[Dataset entries]
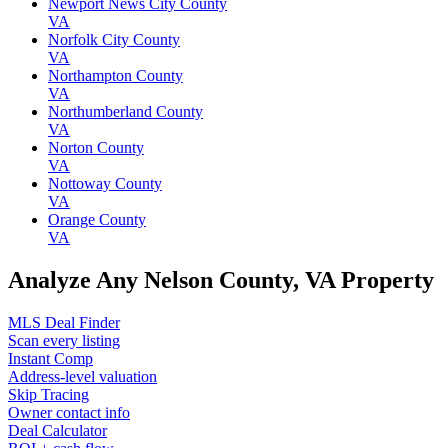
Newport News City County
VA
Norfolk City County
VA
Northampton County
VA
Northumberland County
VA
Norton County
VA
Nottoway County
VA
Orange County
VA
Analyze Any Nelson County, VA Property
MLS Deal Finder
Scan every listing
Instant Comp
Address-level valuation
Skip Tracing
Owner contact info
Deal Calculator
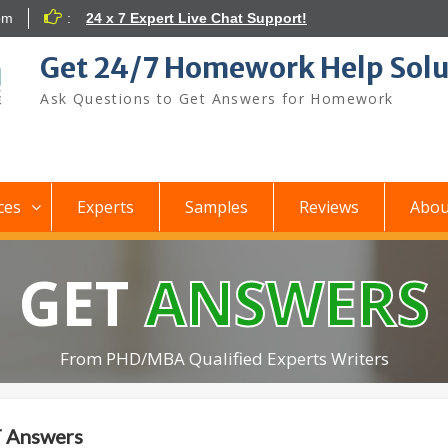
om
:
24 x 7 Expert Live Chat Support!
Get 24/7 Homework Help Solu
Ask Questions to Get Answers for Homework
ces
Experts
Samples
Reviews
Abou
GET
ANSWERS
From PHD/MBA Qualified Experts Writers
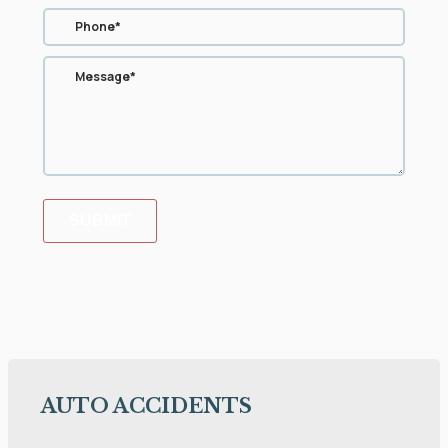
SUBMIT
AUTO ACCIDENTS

(YOUR GOAL) Counting only lines that hold the word "County", state how many there are in the data. Write the number alone.

(RESULT) 8